Deadening was the process of cutting through the bark of a tree some four to eight inches so the tree would die. Once the tree died and the thick foliage above was gone, the sun could make it down through to the ground and farmers could get to the land. Gradually over the years, they would be able to clear the stumps out of the fields. Sometimes these lumbermen and the farmers afterward were nicknamed deadeners and so the district became nicknamed Green River Deaden because of all the stumps. Sometimes it is just referred to as Green River.
In the late 1930s, WPA reporters moved in to record information about Green River.
Green River is a new cut over wooded section along Six Mile Lake. It is very low and having no gravel roads leading into it, is practically “cut off from the world” through the rainy winter months.

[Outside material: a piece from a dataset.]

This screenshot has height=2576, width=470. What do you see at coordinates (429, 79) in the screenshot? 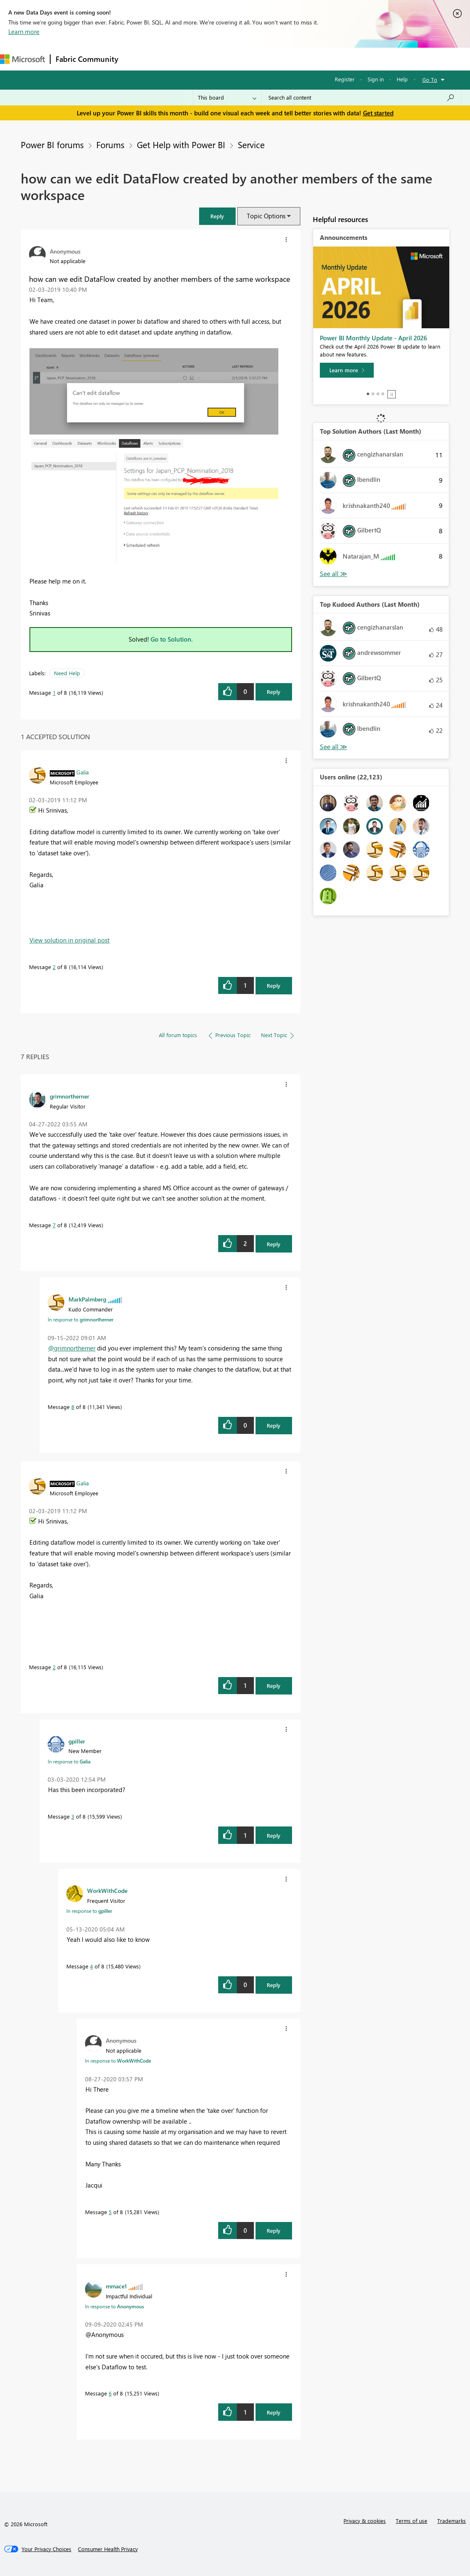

The lumber company put up rough and crude tenant houses to rent out. These tenants would pay a small rent to cultivate and improve the land. It is more like homesteading because the tenants have the privilege of buying it at a low price and on good terms. It is truly pioneer life, the children cannot get out during the winer months to attend school, and the older people lay up enough rations in the early fall to last till spring, for they have no contact with the “outer world” during these months.
By the 1960s things had only improved modestly. There was a gravel road leading into the area and a bridge over Six Mile Lake. However, during times of heavy rain, the people of Green River would still be cut off since the roads would flood. Many families would still stock up groceries and some stores would pick up these hardy people to shop and then carry them back home. Sometimes they would only get out only once a month. Eventually a small church was built to preach to the people of the area. Nevertheless Green River couldn’t stop the modern world from coming in. Like other parts of the Delta, older people passed away and the young moved off to find better opportunities. Empty homes were torn down and even the little church closed. Today there is a single paved road running through Green River from Highway 61 to Sledge. The fields produce rice and beans, but this is done through commercial farming now. All of the small “homestead” farmers are gone today, but the memory of Green River lingers on.